Now that the guests were assembled, drinks were served and snacks set out. The men were watching the football game and the women were doing whatever we do. And Connie suddenly remembered, the turkey! Better get that bird in the oven! Connie turned on the oven to 350 degrees. It wasn’t that large a bird and should cook in a couple of hours; we’d eat dinner eventually. After all, we were all here and Connie delighted in the company.
The turkey had been defrosting in the fridge for several days and should be ready for the oven. Connie prepared the roasting pan, placing the rack inside the large pan. When she cut open the plastic wrapper that encased the bird, a terrible look came across her face. “Oh my goodness—it’s bad!” Each of us was invited to take a sniff—ugh! Yes, indeed, that turkey was spoiled. All at once, a news report came across the TV in between football games. There was a nationwide alert that a certain national turkey purveyor, a major company, was recalling all its turkeys due to spoilage!
Panic set in. By this time, the snow flurries had accumulated into inches, but the roads looked passable. The men formed a hunting party to procure a turkey from whomever they could. There were no 24-hour markets on the Cape at the time. It was Thanksgiving day and snowing! The hunting expedition traipsed from closed store to closed store—nothing. No Thanksgiving turkey? What to do? A house full of people and no turkey! Exasperated, the men trudged into a convenience store, just off the aforementioned, horrible Mid-Cape Highway. It was the only thing open! They asked the clerk about a turkey. “I have no turkey” the clerk replied. Sensing the dire nature of the request, he said, “I have turkey loaf, for sandwiches!” with a big grin on his face. The men were thrilled; they had saved the day! They were heroes. They bought the whole 10-pound loaf. Trudging back through the snow, the men arrived home. With their chests puffed out, in they marched with the prize—a turkey! Or turkey loaf, to be precise.

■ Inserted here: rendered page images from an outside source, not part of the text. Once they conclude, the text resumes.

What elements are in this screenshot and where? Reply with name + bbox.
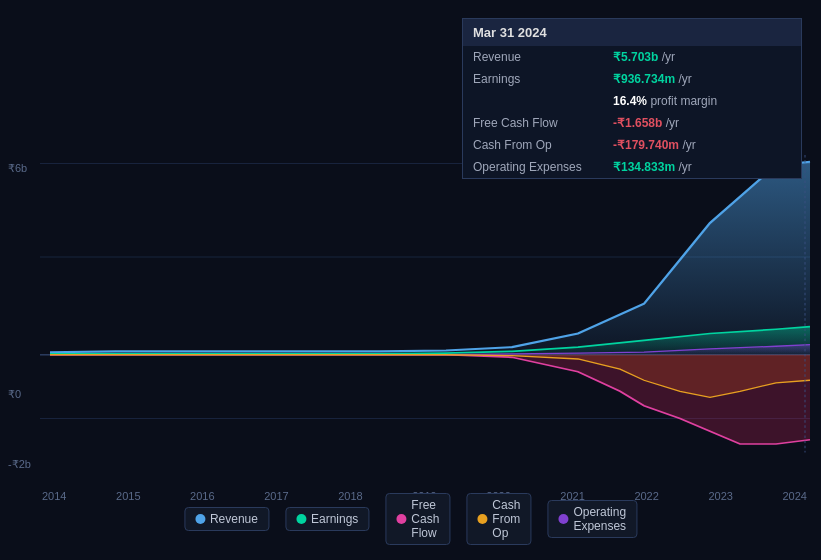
revenue-legend-label: Revenue — [210, 512, 258, 526]
fcf-dot — [396, 514, 406, 524]
tooltip-title: Mar 31 2024 — [463, 19, 801, 46]
revenue-dot — [195, 514, 205, 524]
tooltip-row-margin: 16.4% profit margin — [463, 90, 801, 112]
x-label-2023: 2023 — [708, 490, 732, 502]
earnings-value: ₹936.734m /yr — [603, 68, 801, 90]
cashfromop-legend-label: Cash From Op — [492, 498, 520, 540]
earnings-legend-label: Earnings — [311, 512, 358, 526]
margin-label — [463, 90, 603, 112]
tooltip-card: Mar 31 2024 Revenue ₹5.703b /yr Earnings… — [462, 18, 802, 179]
legend-item-revenue[interactable]: Revenue — [184, 507, 269, 531]
tooltip-row-opex: Operating Expenses ₹134.833m /yr — [463, 156, 801, 178]
x-label-2022: 2022 — [634, 490, 658, 502]
tooltip-row-earnings: Earnings ₹936.734m /yr — [463, 68, 801, 90]
opex-value: ₹134.833m /yr — [603, 156, 801, 178]
legend-item-opex[interactable]: Operating Expenses — [547, 500, 637, 538]
cashfromop-label: Cash From Op — [463, 134, 603, 156]
earnings-label: Earnings — [463, 68, 603, 90]
tooltip-row-cashfromop: Cash From Op -₹179.740m /yr — [463, 134, 801, 156]
fcf-label: Free Cash Flow — [463, 112, 603, 134]
revenue-label: Revenue — [463, 46, 603, 68]
x-label-2014: 2014 — [42, 490, 66, 502]
chart-svg — [0, 155, 821, 495]
chart-legend: Revenue Earnings Free Cash Flow Cash Fro… — [184, 493, 637, 545]
legend-item-cashfromop[interactable]: Cash From Op — [466, 493, 531, 545]
legend-item-fcf[interactable]: Free Cash Flow — [385, 493, 450, 545]
revenue-value: ₹5.703b /yr — [603, 46, 801, 68]
cashfromop-value: -₹179.740m /yr — [603, 134, 801, 156]
opex-label: Operating Expenses — [463, 156, 603, 178]
fcf-value: -₹1.658b /yr — [603, 112, 801, 134]
earnings-dot — [296, 514, 306, 524]
legend-item-earnings[interactable]: Earnings — [285, 507, 369, 531]
x-label-2024: 2024 — [782, 490, 806, 502]
cashfromop-dot — [477, 514, 487, 524]
fcf-legend-label: Free Cash Flow — [411, 498, 439, 540]
opex-legend-label: Operating Expenses — [573, 505, 626, 533]
opex-dot — [558, 514, 568, 524]
tooltip-table: Revenue ₹5.703b /yr Earnings ₹936.734m /… — [463, 46, 801, 178]
tooltip-row-fcf: Free Cash Flow -₹1.658b /yr — [463, 112, 801, 134]
tooltip-row-revenue: Revenue ₹5.703b /yr — [463, 46, 801, 68]
x-label-2015: 2015 — [116, 490, 140, 502]
margin-value: 16.4% profit margin — [603, 90, 801, 112]
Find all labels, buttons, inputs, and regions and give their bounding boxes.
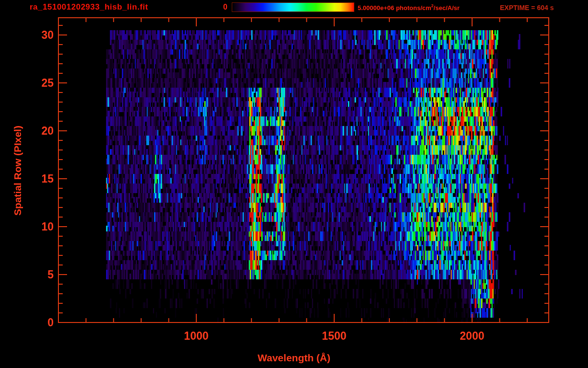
y-axis-title: Spatial Row (PIxel) (12, 80, 23, 262)
colorbar-max-prefix: 5.00000e+06 photons/cm (358, 4, 431, 12)
exptime-label: EXPTIME = 604 s (500, 4, 554, 12)
colorbar-max-suffix: /sec/A/sr (434, 4, 460, 12)
y-tick-label: 30 (13, 29, 54, 42)
x-tick-label: 2000 (460, 330, 484, 343)
y-tick-label: 5 (13, 268, 54, 281)
spectrogram-canvas (0, 0, 588, 368)
y-tick-label: 0 (13, 316, 54, 329)
x-axis-title: Wavelength (Å) (0, 352, 588, 364)
x-tick-label: 1000 (184, 330, 208, 343)
colorbar-max-label: 5.00000e+06 photons/cm2/sec/A/sr (358, 3, 460, 12)
x-tick-label: 1500 (322, 330, 346, 343)
file-title: ra_151001202933_hisb_lin.fit (30, 2, 148, 12)
colorbar-min-label: 0 (223, 3, 227, 12)
colorbar (232, 2, 354, 12)
spectral-viewer-window: ra_151001202933_hisb_lin.fit 0 5.00000e+… (0, 0, 588, 368)
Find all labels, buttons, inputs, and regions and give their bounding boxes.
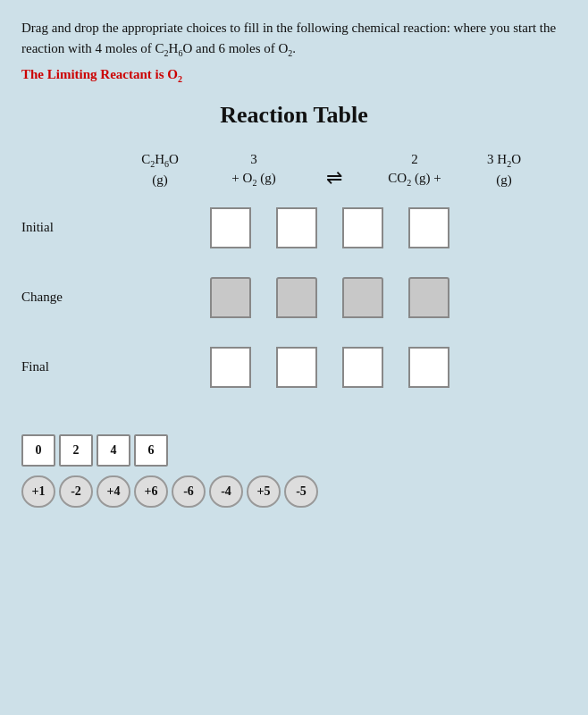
col-o2: 3+ O2 (g) — [205, 150, 303, 189]
token-0[interactable]: 0 — [21, 434, 55, 467]
rounded-tokens-row: +1 -2 +4 +6 -6 -4 +5 -5 — [21, 475, 567, 508]
initial-cell-1[interactable] — [210, 207, 251, 248]
final-cell-4[interactable] — [408, 347, 449, 388]
reaction-header: C2H6O(g) 3+ O2 (g) ⇌ 2CO2 (g) + 3 H2O(g) — [21, 150, 567, 189]
instructions-text: Drag and drop the appropriate choices to… — [21, 18, 567, 60]
final-cell-1[interactable] — [210, 347, 251, 388]
token-2[interactable]: 2 — [59, 434, 93, 467]
token-4[interactable]: 4 — [97, 434, 130, 467]
final-row: Final — [21, 347, 567, 388]
change-cell-1[interactable] — [210, 277, 251, 318]
final-cells — [93, 347, 567, 388]
initial-label: Initial — [21, 220, 93, 235]
initial-cell-2[interactable] — [276, 207, 317, 248]
token-plus4[interactable]: +4 — [97, 475, 130, 508]
col-co2: 2CO2 (g) + — [365, 150, 464, 189]
token-plus1[interactable]: +1 — [21, 475, 55, 508]
token-minus2[interactable]: -2 — [59, 475, 93, 508]
token-minus5[interactable]: -5 — [284, 475, 318, 508]
tokens-section: 0 2 4 6 +1 -2 +4 +6 -6 -4 +5 -5 — [21, 434, 567, 508]
reaction-table-title: Reaction Table — [21, 102, 567, 129]
initial-cell-3[interactable] — [342, 207, 383, 248]
initial-cells — [93, 207, 567, 248]
token-minus6[interactable]: -6 — [172, 475, 206, 508]
change-cell-2[interactable] — [276, 277, 317, 318]
final-label: Final — [21, 359, 93, 374]
col-arrow: ⇌ — [303, 166, 365, 189]
token-plus5[interactable]: +5 — [247, 475, 281, 508]
final-cell-3[interactable] — [342, 347, 383, 388]
change-row: Change — [21, 277, 567, 318]
initial-cell-4[interactable] — [408, 207, 449, 248]
limiting-reactant-label: The Limiting Reactant is O2 — [21, 67, 567, 84]
col-c2h6o: C2H6O(g) — [115, 150, 205, 189]
token-plus6[interactable]: +6 — [134, 475, 168, 508]
reaction-table: Initial Change Final — [21, 207, 567, 416]
final-cell-2[interactable] — [276, 347, 317, 388]
change-cell-3[interactable] — [342, 277, 383, 318]
col-h2o: 3 H2O(g) — [464, 150, 544, 189]
token-minus4[interactable]: -4 — [209, 475, 243, 508]
change-label: Change — [21, 290, 93, 305]
change-cells — [93, 277, 567, 318]
initial-row: Initial — [21, 207, 567, 248]
plain-tokens-row: 0 2 4 6 — [21, 434, 567, 467]
reaction-arrow: ⇌ — [307, 166, 361, 189]
token-6[interactable]: 6 — [134, 434, 168, 467]
change-cell-4[interactable] — [408, 277, 449, 318]
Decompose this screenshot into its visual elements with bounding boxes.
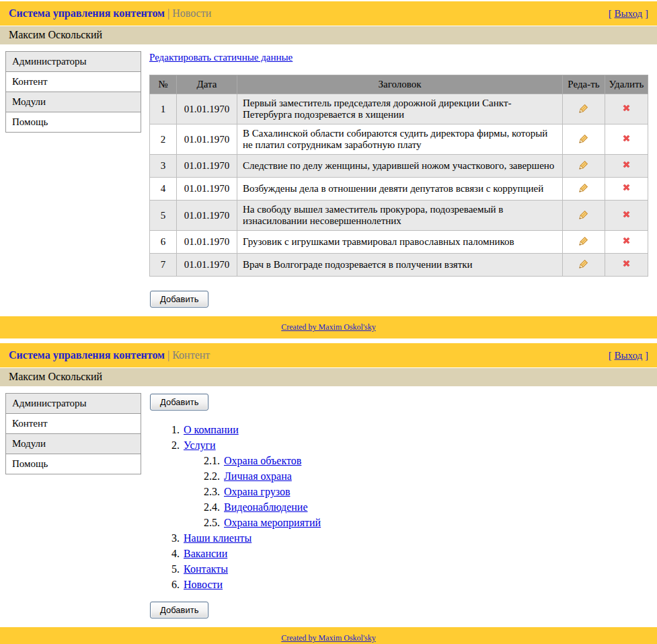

Onward. We were going to have Thanksgiving dinner, no matter what! The loaf assumed position in the honorary roasting pan and in the oven it went. Next up were the side dishes. They were easy enough, thought Connie. Creamed spinach—Connie usually purchased the Stauffer’s frozen creamed spinach, but this year she was going to try to make it herself. She put the spinach in the blender and turned it on full blast. She blended and blended, then poured in into a pan and added a can of cream of mushroom soup. She followed the directions on the stuffing package and into the oven that dish went. Next up, the cranberry sauce. Cape Cod is where most of the cranberries are grown in the U.S. To her credit, she made whole berry cranberry sauce.
At about 7 that evening we all sat down to Thanksgiving dinner. We said grace, we clinked glasses and began the feast. The turkey loaf was so salty, you could only eat it if you smothered each bite with cranberry sauce. The creamed spinach, which was a bilious green color, was so pureed, you needed a spoon. The stuffing got a little burned while the turkey loaf was ceremoniously carved. We all agreed it was the worst Thanksgiving dinner any of us had ever had. But we were together, we laughed and joked and had a really good time. The food didn’t really matter. We had each other. We were warm and safe and loved. We were thankful.